Cette rondelle, comme d’autres objets du quotidien, en est venue à signifier plusieurs choses : le côté impondérable des affrontements ou de tout événement « La puck ne roulait pas pour nous autres aujourd’hui »; un caractère égoïste ou individualiste « mangeux de puck » (aussi un podcast, un band, un titre de chanson) ; une personne efficace « Elle ne niaise pas avec la puck »; une invitation à prendre le relai « Passe-moé la puck »; (aussi une chanson, un podcast, un jeu de rôle sur table et un organisme communautaire) une insulte adoucie « Puck you ».

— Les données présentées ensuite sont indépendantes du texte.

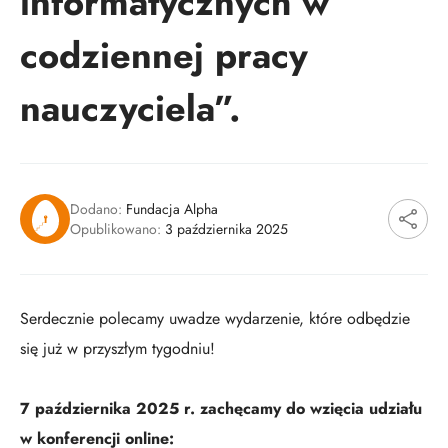
informatycznych w
codziennej pracy
nauczyciela”.
Dodano:
Fundacja Alpha
Opublikowano:
3 października 2025
Serdecznie polecamy uwadze wydarzenie, które odbędzie
się już w przyszłym tygodniu!
7 października 2025 r. zachęcamy do wzięcia udziału
w konferencji online: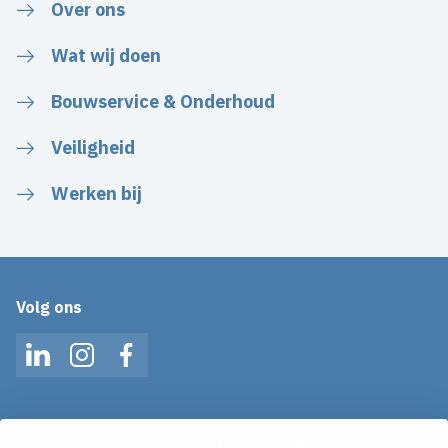
Over ons
Wat wij doen
Bouwservice & Onderhoud
Veiligheid
Werken bij
Volg ons
LinkedIn
Instagram
Facebook
Op de hoogte blijven van het laatste nieuws?
Ontvang onze nieuws alerts in je mailbox!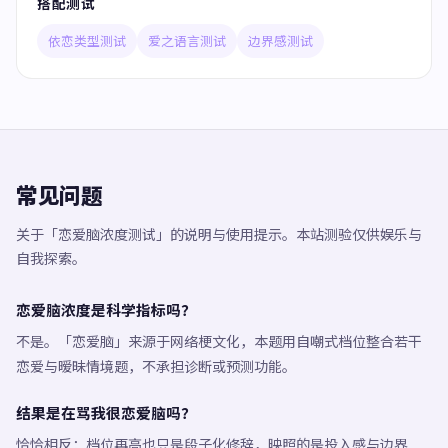
搭配测试
依恋类型测试
爱之语言测试
边界感测试
常见问题
关于「恋爱脑浓度测试」的说明与使用提示。本站测验仅供娱乐与
自我探索。
恋爱脑浓度是科学指标吗？
不是。「恋爱脑」来源于网络梗文化，本题用自嘲式档位整合若干
恋爱与暧昧情境题，不承担诊断或预测功能。
结果是在骂我很恋爱脑吗？
恰恰相反：档位再高也只是段子化修辞，映照的是投入感与边界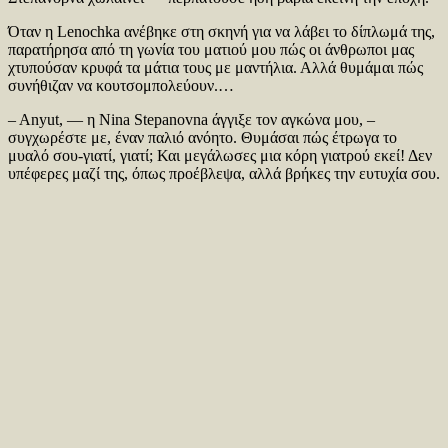
Όταν η Lenochka ανέβηκε στη σκηνή για να λάβει το δίπλωμά της,
παρατήρησα από τη γωνία του ματιού μου πώς οι άνθρωποι μας
χτυπούσαν κρυφά τα μάτια τους με μαντήλια. Αλλά θυμάμαι πώς
συνήθιζαν να κουτσομπολεύουν.…
– Anyut, — η Nina Stepanovna άγγιξε τον αγκώνα μου, –
συγχωρέστε με, έναν παλιό ανόητο. Θυμάσαι πώς έτρωγα το
μυαλό σου-γιατί, γιατί; Και μεγάλωσες μια κόρη γιατρού εκεί! Δεν
υπέφερες μαζί της, όπως προέβλεψα, αλλά βρήκες την ευτυχία σου.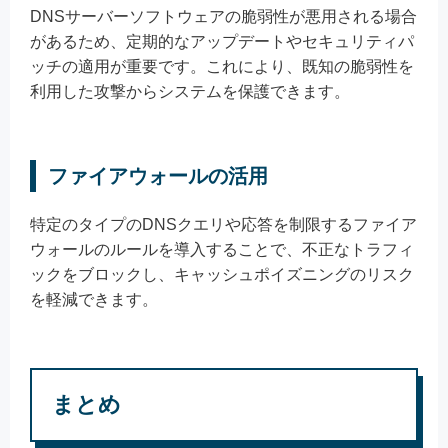
DNSサーバーソフトウェアの脆弱性が悪用される場合
があるため、定期的なアップデートやセキュリティパ
ッチの適用が重要です。これにより、既知の脆弱性を
利用した攻撃からシステムを保護できます。
ファイアウォールの活用
特定のタイプのDNSクエリや応答を制限するファイア
ウォールのルールを導入することで、不正なトラフィ
ックをブロックし、キャッシュポイズニングのリスク
を軽減できます。
まとめ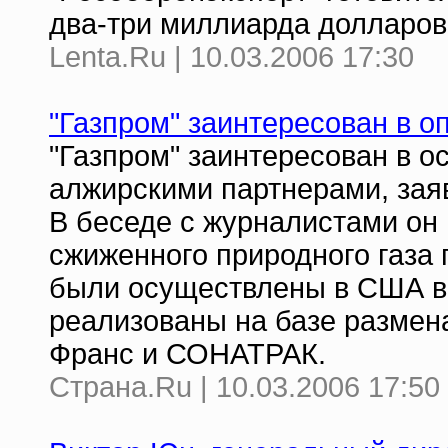
два-три миллиарда долларов
Lenta.Ru | 10.03.2006 17:30
"Газпром" заинтересован в 
"Газпром" заинтересован в 
алжирскими партнерами, зая
В беседе с журналистами он 
сжиженного природного газа 
были осуществлены в США в 
реализованы на базе размен
Франс и СОНАТРАК.
Страна.Ru | 10.03.2006 17:50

La rondelle peut aussi servir d’objet de mémoire pour des icônes (joueurs ou clubs) légendaires, des événements historiques, qu’ils soient sportifs ou autre. Elle peut se faire symbole d’une expérience ou d’une affiliation. Elle sert de carte de visite et d’objet de marketing. Elle s’expose aussi dans les salons et les sous-sols, chambres, ou « mancaves » de toutes sortes en offrant symboles de valeurs quasi spirituelles. Les boitiers, présentoirs et autres displays où trônent les rondelles font souvent œuvres d’hommage ou d’autels, ou simplement de présentation ostentatoire pour collectionneurs et geeks. Le site puck.net met en réseau les collectionneurs de rondelles autographiées, vintage, originales, de vedettes, d’équipes, de championnat, de repêchages, etc. Replacée dans un cadre domestique, elle rappelle comment le hockey a accompagné l’expansion des bungalows, de la société de consommation, l’explosion des banlieues et aussi des dispositifs médiatiques personnels. Une rondelle à peine visible dans les premiers écrans à très basse définition, amplifiée ensuite dans la télévision des années 1990, glisse maintenant dans nos écrans à haute définition et guide le regard des fans dans leurs foyers et dans les bars entourés d’objets de mémoires et de consommation. La rondelle, bien plus qu’un petit bout de caoutchouc!